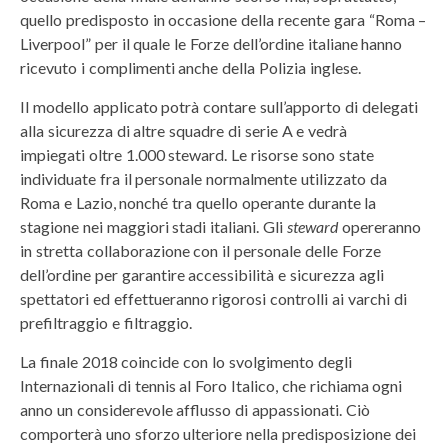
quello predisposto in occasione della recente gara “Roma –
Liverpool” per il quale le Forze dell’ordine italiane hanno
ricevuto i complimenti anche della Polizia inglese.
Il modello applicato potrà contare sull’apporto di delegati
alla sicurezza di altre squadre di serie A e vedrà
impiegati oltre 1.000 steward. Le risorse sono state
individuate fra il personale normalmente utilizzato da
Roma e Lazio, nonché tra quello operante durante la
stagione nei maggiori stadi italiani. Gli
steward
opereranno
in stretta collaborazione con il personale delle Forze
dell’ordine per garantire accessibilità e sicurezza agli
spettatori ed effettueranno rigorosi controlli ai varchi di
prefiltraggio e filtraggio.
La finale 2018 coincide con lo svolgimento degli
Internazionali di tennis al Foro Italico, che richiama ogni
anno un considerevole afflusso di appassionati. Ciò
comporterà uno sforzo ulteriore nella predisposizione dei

###

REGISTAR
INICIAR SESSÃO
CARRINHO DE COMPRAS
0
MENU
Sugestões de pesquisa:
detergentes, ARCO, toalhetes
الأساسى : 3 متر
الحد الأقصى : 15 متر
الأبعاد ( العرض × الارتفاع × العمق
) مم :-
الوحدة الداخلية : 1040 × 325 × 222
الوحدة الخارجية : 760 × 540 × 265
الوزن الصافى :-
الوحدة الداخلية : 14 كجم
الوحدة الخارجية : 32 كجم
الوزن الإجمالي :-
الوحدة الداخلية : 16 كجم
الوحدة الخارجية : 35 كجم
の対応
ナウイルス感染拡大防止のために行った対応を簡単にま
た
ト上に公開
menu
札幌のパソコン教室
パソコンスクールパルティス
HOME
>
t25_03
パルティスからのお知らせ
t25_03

###

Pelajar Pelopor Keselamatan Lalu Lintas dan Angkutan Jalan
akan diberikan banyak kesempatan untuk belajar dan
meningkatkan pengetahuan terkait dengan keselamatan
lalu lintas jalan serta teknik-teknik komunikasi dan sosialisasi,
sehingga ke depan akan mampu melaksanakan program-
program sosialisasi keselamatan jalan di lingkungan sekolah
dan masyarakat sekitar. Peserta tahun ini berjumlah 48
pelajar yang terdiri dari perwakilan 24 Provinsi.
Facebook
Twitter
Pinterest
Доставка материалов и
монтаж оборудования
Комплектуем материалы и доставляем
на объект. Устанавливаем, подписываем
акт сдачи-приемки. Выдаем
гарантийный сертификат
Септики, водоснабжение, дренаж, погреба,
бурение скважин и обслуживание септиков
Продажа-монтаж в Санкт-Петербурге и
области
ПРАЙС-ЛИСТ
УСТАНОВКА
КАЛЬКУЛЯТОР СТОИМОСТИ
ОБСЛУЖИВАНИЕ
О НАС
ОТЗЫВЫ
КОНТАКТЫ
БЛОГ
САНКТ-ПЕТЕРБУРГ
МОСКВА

###

Count up the lines above that include the string "الخارجية" and report nothing but that number.

* Solution to this task:
3